Die Verwaltungsschale als standardisierter „Digitaler Zwilling“

Interoperabilität ist neben Souveränität und Nachhaltigkeit eine Säule des Leitbilds für die Industrie 4.0 und genau in diesem Handlungsfeld geht es um Standards und Integration. Gerade bei unseren Kunden im Maschinen- und Anlagenbau ist Integration ein großes Thema und damit auch die Verwaltungsschale (VwS, AAS: Asset Administration Shell), da sie hilft, diese Integration durch Standards zu erleichtern und zukunftsfähig zu gestalten.

Im Interview erklärt Christian Heinrich von XITASO, was genau die Verwaltungsschale ist und in welchen Use Cases sie konkret unterstützen kann. Ein Projekt mit unserem Kunden Wittenstein SE gibt dabei Einblicke in die Praxis.

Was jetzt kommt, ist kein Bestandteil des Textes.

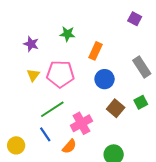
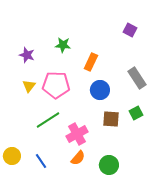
brown square: (116, 108) -> (111, 119), turned -36
blue line: (45, 134) -> (41, 161), moved
orange semicircle: (69, 146) -> (78, 158), moved

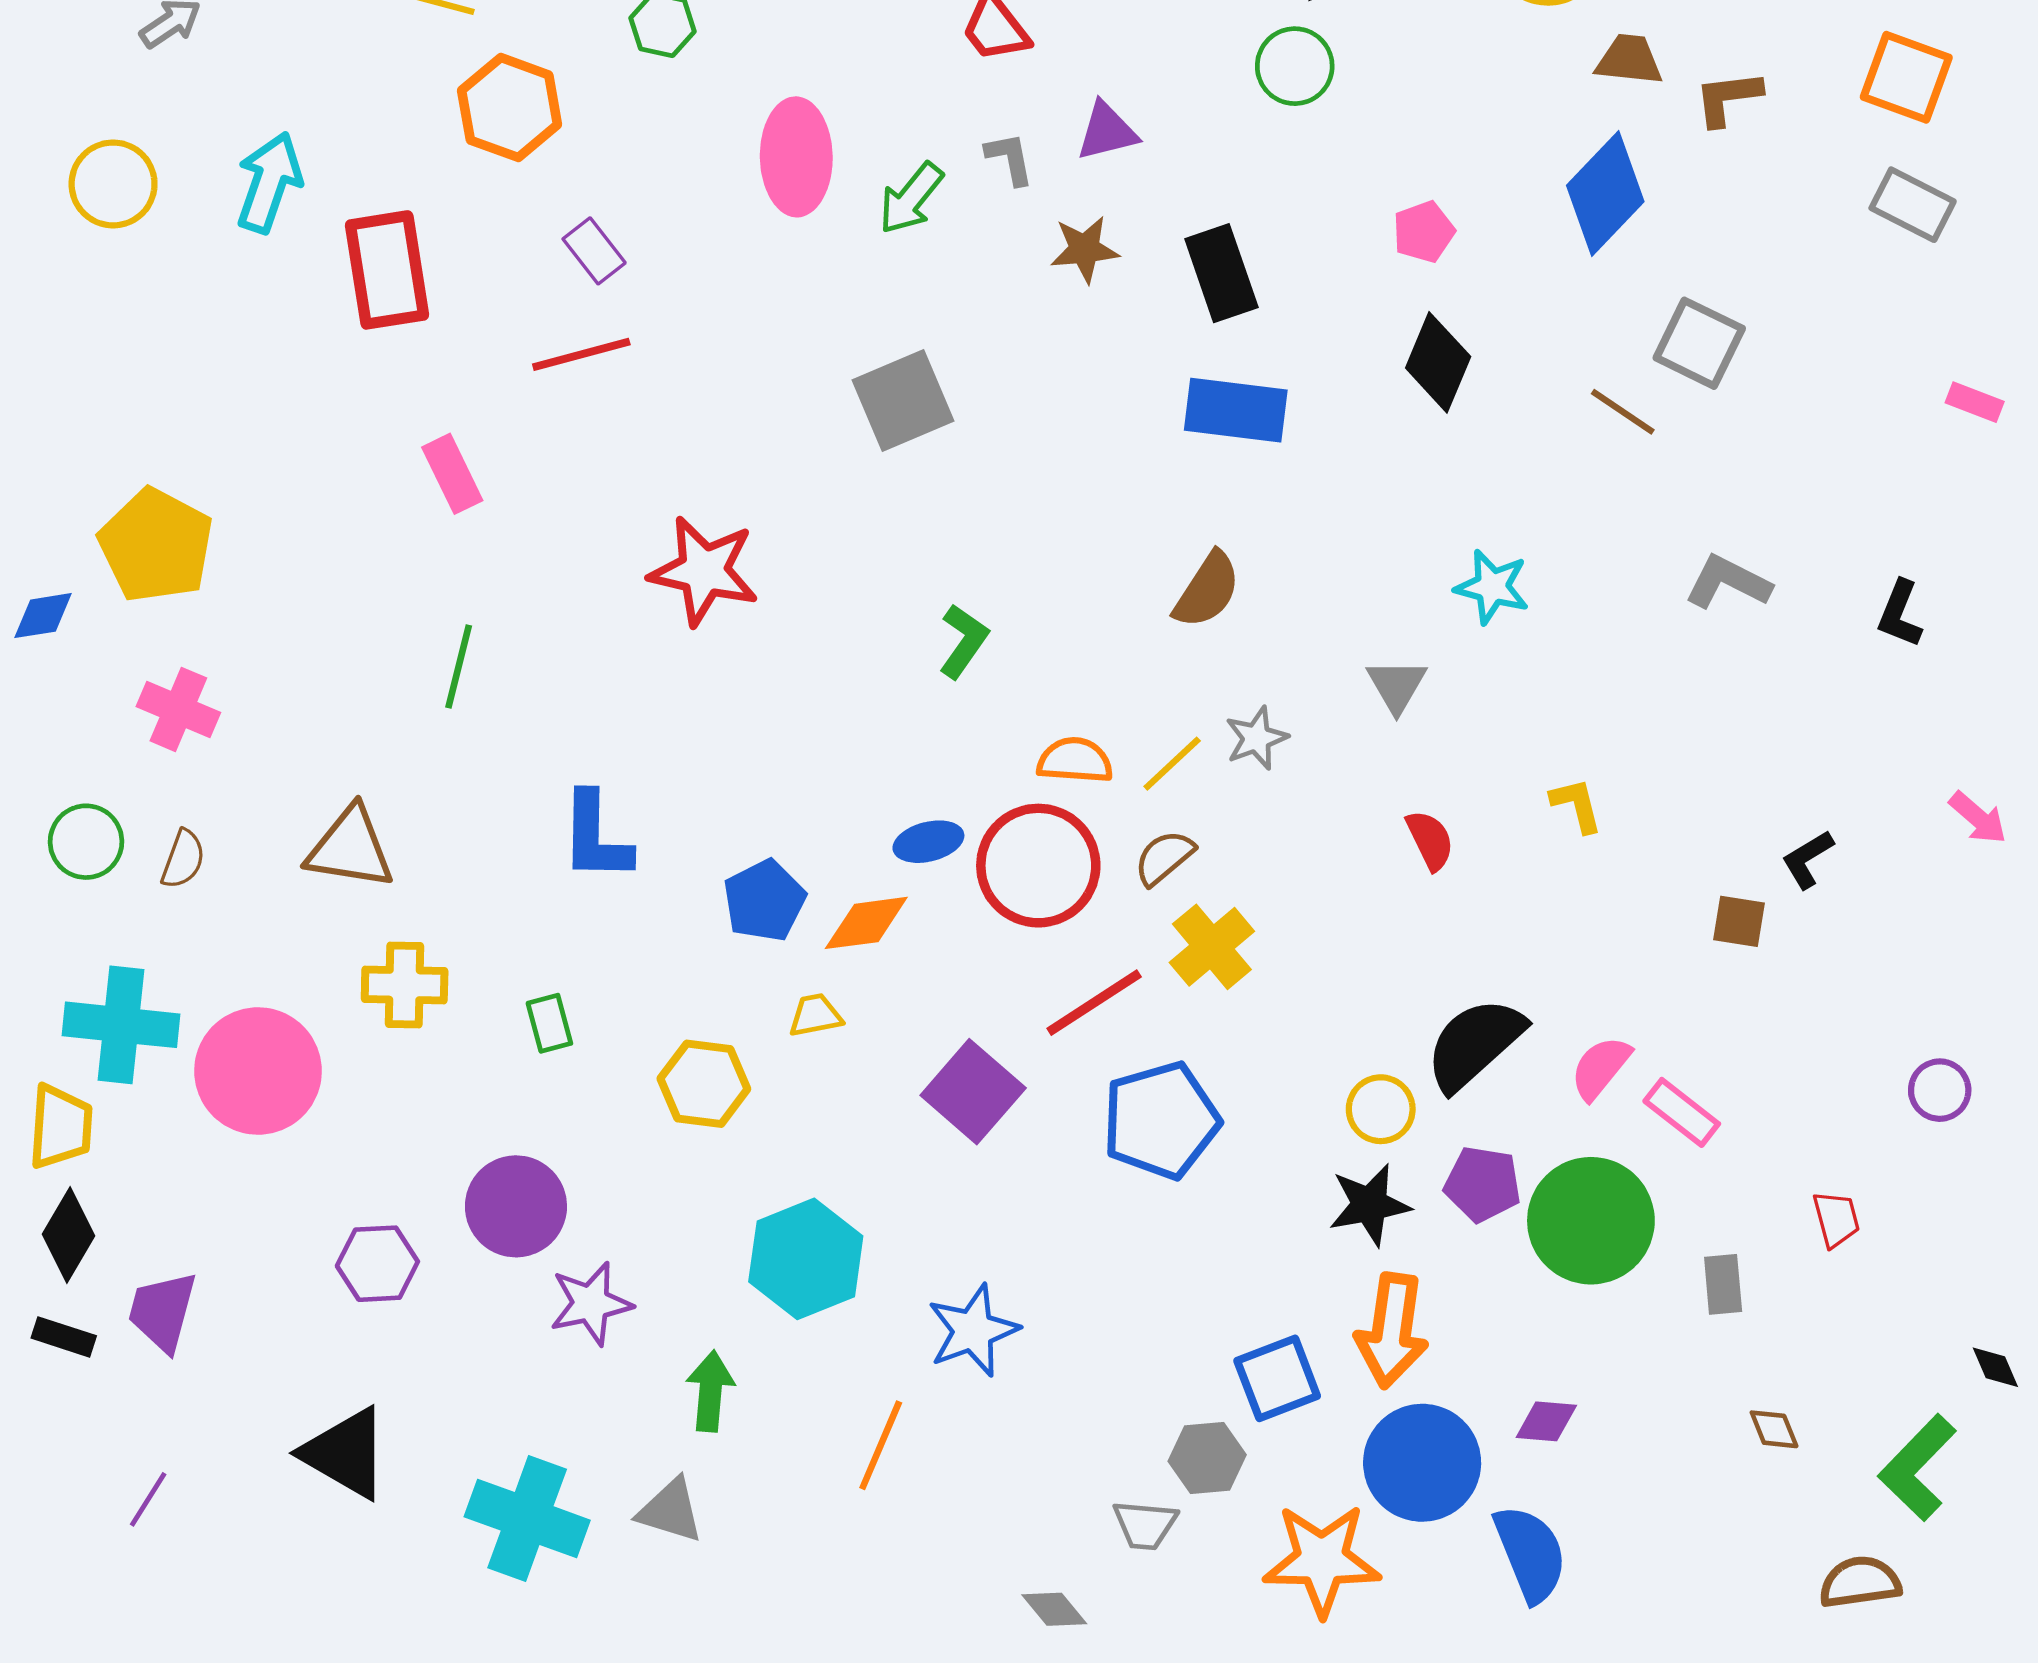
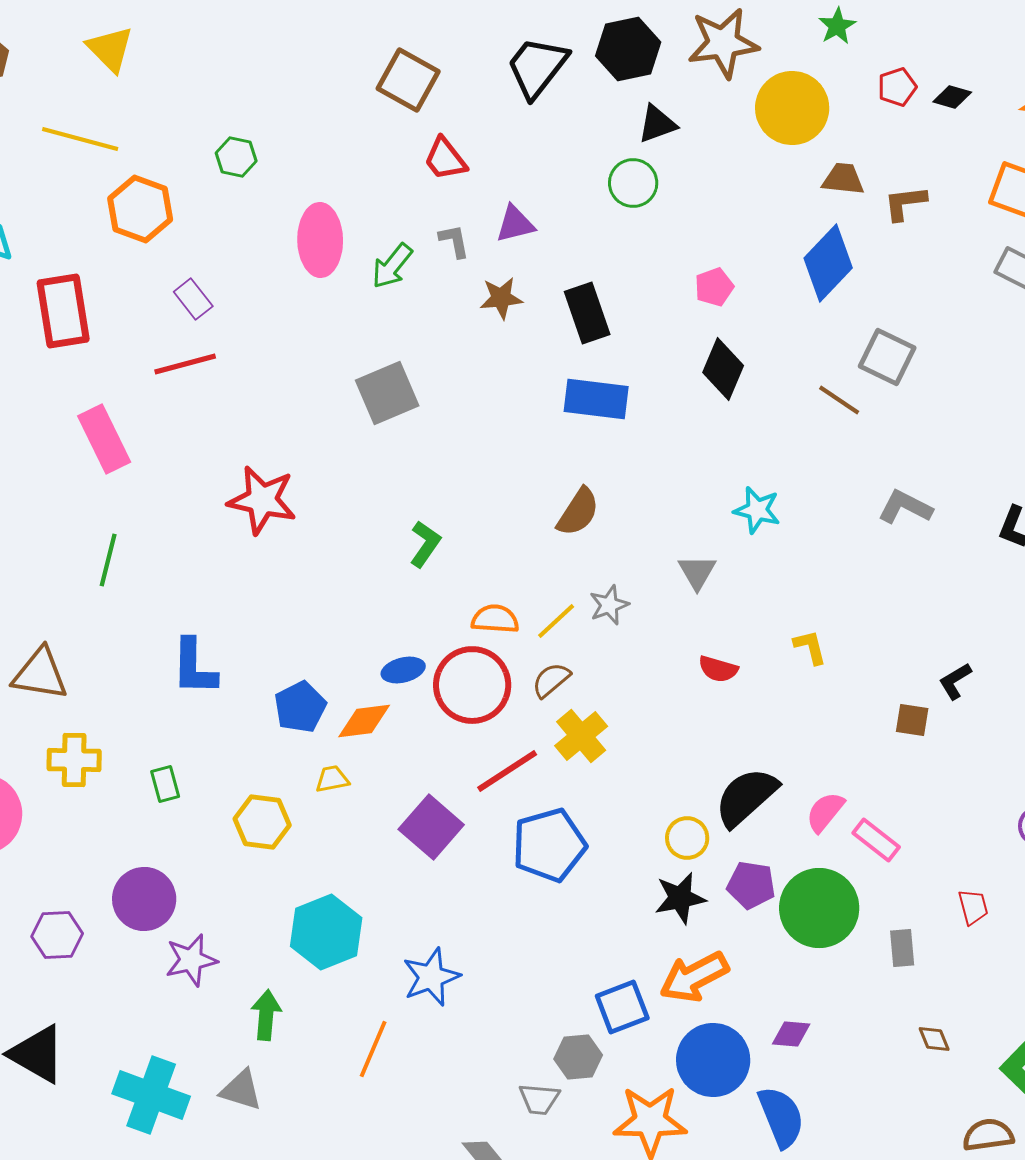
pink rectangle: (452, 474) -> (104, 439), size x1.4
red semicircle: (1430, 840) -> (718, 669), turned 132
orange arrow: (1392, 1331) -> (694, 977), turned 54

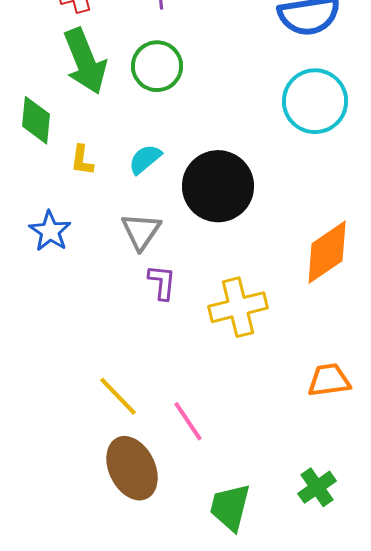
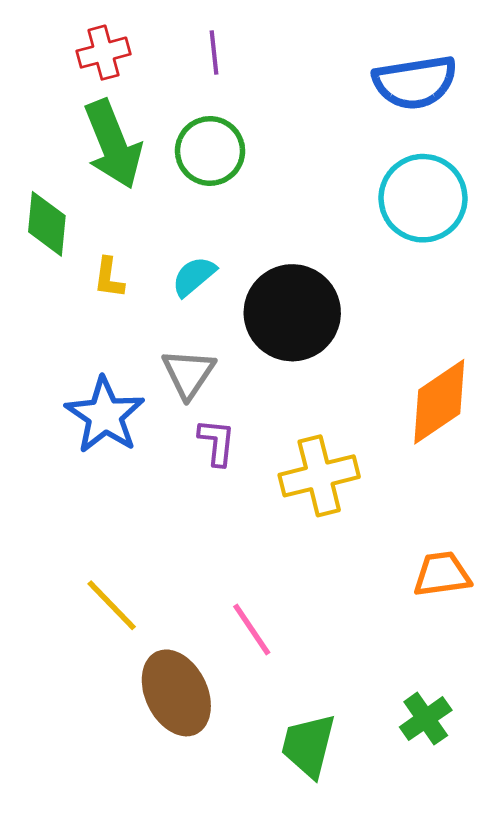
blue star: (50, 231) -> (105, 415), moved, size x1.4
yellow line: (118, 396) -> (112, 605), moved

In zwei Sätzen erklärt: Was ist denn diese Verwaltungsschale?

Vereinfacht gesprochen ist die Verwaltungsschale ein „Datenstecker“, also die eine (Schnitt-)Stelle, über die ich alle Daten bzw. Informationen zu einem bestimmten Asset/Gerät/Bauteil finden bzw. ablegen kann. Man kann auch weitergehen und sagen, dass die Verwaltungsschale eine (manche würde sagen „DIE“) Umsetzung des „Digitalen Zwillings“ ist und somit auch Grundlage für die Industrie 4.0 darstellt.

Hast du ein konkretes Beispiel für die Verwaltungsschale?

Klar! Wir haben zum Beispiel mit unserem Kunden Wittenstein SE im Wittenstein Service Portal Daten zu Bauteilen aus dem SAP System über Verwaltungsschalen zur Verfügung gestellt.

Dazu wird die SAP Datenbank in einen „SAP Drop“ in der Cloud synchronisiert und über einen Extract-Transform-Load-Prozess (ETL) wird das Verwaltungsschalen-Repository befüllt. Für diesen ETL-Prozess haben wir ein Mapping von SAP Merkmalen auf die IRDI-Nummer aus dem ECLASS-Katalog, sodass die Merkmale mit der korrekten Semantik versehen sind und von jedermann klar verstanden werden können. Eine REST-API stellt nun für die Bauteile, also für jede einzelne Instanz, die Informationen im standardisierten Verwaltungsschalen-Format zur Verfügung. Das heißt man kann beispielsweise das Fertigungsdatum des Getriebes, das hier direkt vor mir liegt, über diese REST-API erfragen.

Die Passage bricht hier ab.